There are 45 city salt spreaders, some still full of road salt left over from the winter, parked bumper-to-bumper on Lake Shore Drive just to the east of the "Selection Square" pavilion that will be used for Saturday's player draft festivities.
"This is for security," Streets and Sanitation spokesperson Jennifer Martinez told the ABC7 I-Team.
It is a solid front line that apparently became necessary when some of the NFL Draft proceedings were moved from the Auditorium to a temporary hangar-like facility near Buckingham Fountain.
"The expanded footprint of the Draft this year has resulted in some changes of the set up both within the event itself and the security associated with the event," said Melissa Stratton, spokesperson for the city's Office of Emergency Management and Communication. "The trucks (approximately 45) along Lake Shore Drive are in place to secure the outer perimeter of the event behind Selection Square."
For motorists and those attending draft events in Grant Park, seeing 20-percent of the city's snow-fighting fleet parallel-parked across from Lake Michigan is an unusual sight. The 15-ton, sky-blue and gray trucks are normally on the move in snowstorms with plows affixed to the front, clearing streets and spreading salt. But police and security officials have determined that the trucks are also solid defensive weapons against possible gatecrashers to the biggest off-season event in the NFL.

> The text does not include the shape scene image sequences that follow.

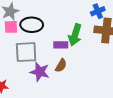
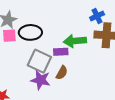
green arrow: (75, 35) -> (75, 41), turned 70
gray square: (26, 52) -> (39, 61), moved, turned 30

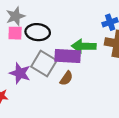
purple rectangle: (61, 52) -> (68, 56), size x1.6
purple star: (41, 80) -> (20, 73), moved

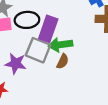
green arrow: (84, 46) -> (60, 45), moved
purple rectangle: (68, 56) -> (48, 29), moved, turned -65

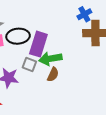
gray square: (38, 50) -> (29, 65), size x0.6

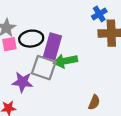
gray square: (29, 65) -> (44, 68), size x1.6
brown semicircle: (53, 75) -> (94, 102), moved

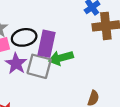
purple star: (23, 82) -> (16, 64), moved, turned 30

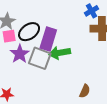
black ellipse: (24, 37) -> (29, 32), turned -30

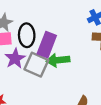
black ellipse: (29, 32) -> (27, 35), turned -60

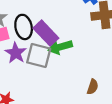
purple rectangle: (47, 45) -> (46, 33), turned -55

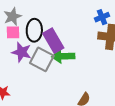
purple star: (16, 53) -> (22, 52), turned -30

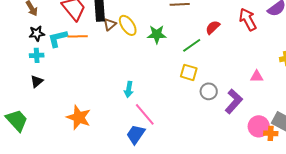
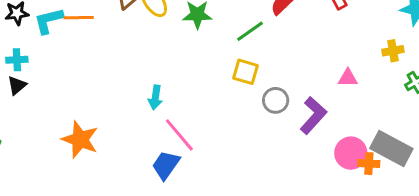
cyan cross: (37, 55) -> (17, 60), moved

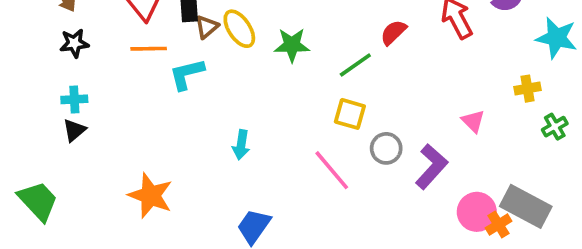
cyan L-shape: (48, 21) -> (187, 74), moved
pink triangle: (348, 78) -> (473, 121), turned 45
pink line: (179, 135) -> (332, 170), moved
orange cross: (369, 164) -> (499, 225), turned -35

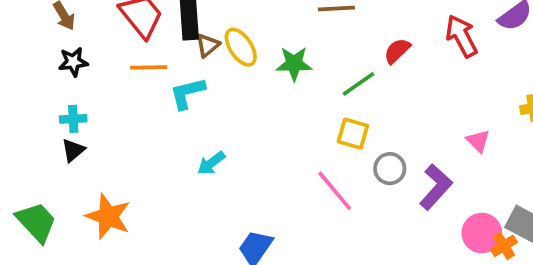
cyan arrow: (241, 145) -> (211, 163), moved, turned 44
orange star: (150, 196) -> (108, 216), moved

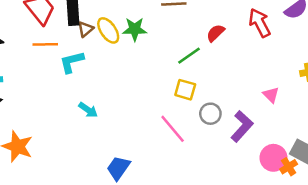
green star: (294, 64) -> (135, 29), moved
cyan arrow: (211, 163) -> (88, 110), turned -108

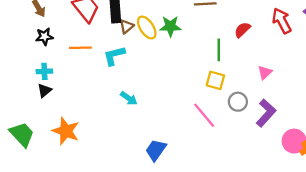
orange line: (45, 44) -> (80, 48), moved
green line: (189, 56) -> (219, 50), turned -55
pink triangle: (271, 95) -> (265, 72), moved, turned 32

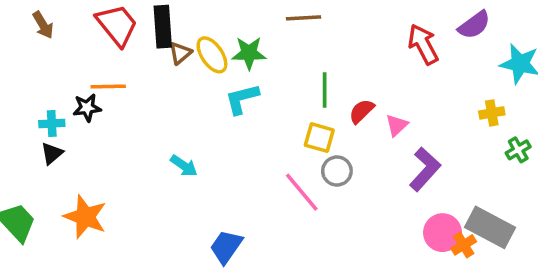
red semicircle: (242, 30) -> (362, 111), moved
black star: (44, 36) -> (87, 108), moved
cyan L-shape: (114, 56) -> (242, 99), moved
gray circle: (238, 102) -> (337, 171), moved
purple L-shape: (266, 113) -> (425, 169), moved

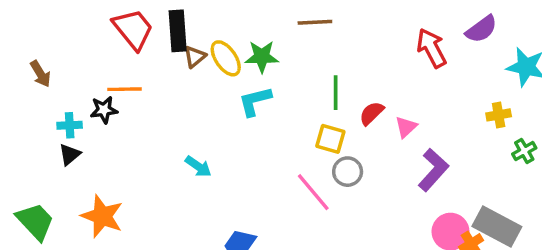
brown arrow: (43, 25) -> (40, 74), moved

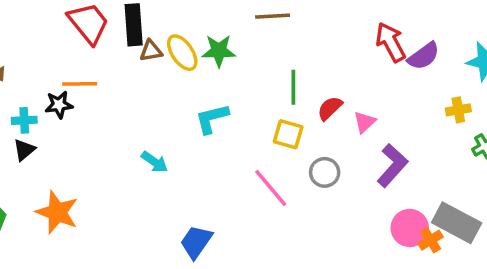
purple semicircle: (481, 29) -> (424, 56), moved
brown triangle: (195, 57) -> (151, 51), turned 30
cyan L-shape: (255, 101) -> (212, 119), moved
gray circle: (348, 172) -> (325, 172), moved

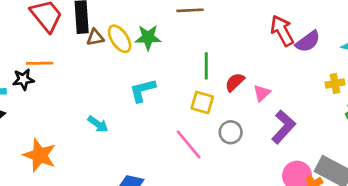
orange star: (57, 212) -> (40, 155), moved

The Selection Square pavilion that is being protected by a cordon of trucks is part of the NFL's Draft Town, a free three-day, interactive, outdoor festival aimed at bringing in fans and tourist dollars.
Even though Chicago - as host city for the second straight year - expects a $100 million economic infusion from the draft, officials say that the costs associated with those Streets and San trucks are not being covered by taxpayers.
"Any costs associated with the Draft will be paid by Choose Chicago," Stratton said. "No taxpayer money is being used on the Draft."
Choose Chicago is the city's official tourism bureau. Its $30 million annual budget is funded partially by private donations but a sizable portion of the agency's funds are from city and state tax dollars.